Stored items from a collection
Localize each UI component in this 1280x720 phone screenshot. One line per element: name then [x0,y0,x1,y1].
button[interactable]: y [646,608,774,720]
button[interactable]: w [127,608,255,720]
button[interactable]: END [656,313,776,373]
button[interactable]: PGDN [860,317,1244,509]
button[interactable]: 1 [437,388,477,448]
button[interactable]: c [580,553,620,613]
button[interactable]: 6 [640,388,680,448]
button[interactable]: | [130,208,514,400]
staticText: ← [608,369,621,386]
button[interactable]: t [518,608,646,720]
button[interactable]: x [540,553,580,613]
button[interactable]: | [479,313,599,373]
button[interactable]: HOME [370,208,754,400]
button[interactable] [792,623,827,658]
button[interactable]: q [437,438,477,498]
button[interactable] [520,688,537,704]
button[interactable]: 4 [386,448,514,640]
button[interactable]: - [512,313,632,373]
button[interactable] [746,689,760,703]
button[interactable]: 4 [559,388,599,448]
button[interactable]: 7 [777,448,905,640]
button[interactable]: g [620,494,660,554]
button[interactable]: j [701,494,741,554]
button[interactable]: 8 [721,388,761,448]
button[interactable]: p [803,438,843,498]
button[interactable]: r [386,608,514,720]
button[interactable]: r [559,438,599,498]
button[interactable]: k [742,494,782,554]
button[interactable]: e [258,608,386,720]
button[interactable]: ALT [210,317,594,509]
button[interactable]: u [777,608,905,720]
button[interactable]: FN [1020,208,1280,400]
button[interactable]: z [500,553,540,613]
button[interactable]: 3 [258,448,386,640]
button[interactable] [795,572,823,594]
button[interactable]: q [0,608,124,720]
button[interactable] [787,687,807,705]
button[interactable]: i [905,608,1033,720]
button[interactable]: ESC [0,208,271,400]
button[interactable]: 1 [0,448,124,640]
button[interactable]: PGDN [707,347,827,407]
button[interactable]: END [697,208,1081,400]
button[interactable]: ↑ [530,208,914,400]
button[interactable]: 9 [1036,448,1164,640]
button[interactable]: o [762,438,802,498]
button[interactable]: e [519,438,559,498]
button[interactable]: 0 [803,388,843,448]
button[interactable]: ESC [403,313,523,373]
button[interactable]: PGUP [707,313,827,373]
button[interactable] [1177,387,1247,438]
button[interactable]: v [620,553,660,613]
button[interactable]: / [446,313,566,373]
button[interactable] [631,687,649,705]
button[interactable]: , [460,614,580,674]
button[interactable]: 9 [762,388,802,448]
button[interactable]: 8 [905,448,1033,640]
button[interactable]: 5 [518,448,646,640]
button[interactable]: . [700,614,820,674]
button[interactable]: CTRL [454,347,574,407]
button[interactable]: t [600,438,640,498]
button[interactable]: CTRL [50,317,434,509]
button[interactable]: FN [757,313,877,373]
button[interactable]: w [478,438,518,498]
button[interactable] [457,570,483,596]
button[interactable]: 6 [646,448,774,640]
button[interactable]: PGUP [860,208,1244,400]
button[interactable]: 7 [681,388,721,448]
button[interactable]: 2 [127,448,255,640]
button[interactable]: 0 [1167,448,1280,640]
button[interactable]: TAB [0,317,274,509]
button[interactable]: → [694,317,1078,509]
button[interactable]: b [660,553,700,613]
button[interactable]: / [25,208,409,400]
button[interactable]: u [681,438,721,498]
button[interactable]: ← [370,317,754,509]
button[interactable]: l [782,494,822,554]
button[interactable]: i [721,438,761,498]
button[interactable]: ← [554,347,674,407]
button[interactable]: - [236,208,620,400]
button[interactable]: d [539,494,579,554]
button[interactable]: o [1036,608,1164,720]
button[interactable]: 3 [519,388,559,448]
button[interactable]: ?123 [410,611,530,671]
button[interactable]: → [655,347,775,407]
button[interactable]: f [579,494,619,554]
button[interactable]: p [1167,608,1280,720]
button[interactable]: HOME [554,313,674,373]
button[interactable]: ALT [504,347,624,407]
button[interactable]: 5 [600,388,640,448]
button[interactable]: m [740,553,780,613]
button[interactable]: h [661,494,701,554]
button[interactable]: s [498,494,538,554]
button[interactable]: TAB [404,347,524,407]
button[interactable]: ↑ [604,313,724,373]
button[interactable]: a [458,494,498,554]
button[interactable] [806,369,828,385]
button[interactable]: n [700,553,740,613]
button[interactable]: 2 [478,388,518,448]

#### TASK GOAL
Look through the data above and return each line where the string "CTRL" occurs.

#### ANSWER TO THIS EXERCISE
button[interactable]: CTRL [454,347,574,407]
button[interactable]: CTRL [50,317,434,509]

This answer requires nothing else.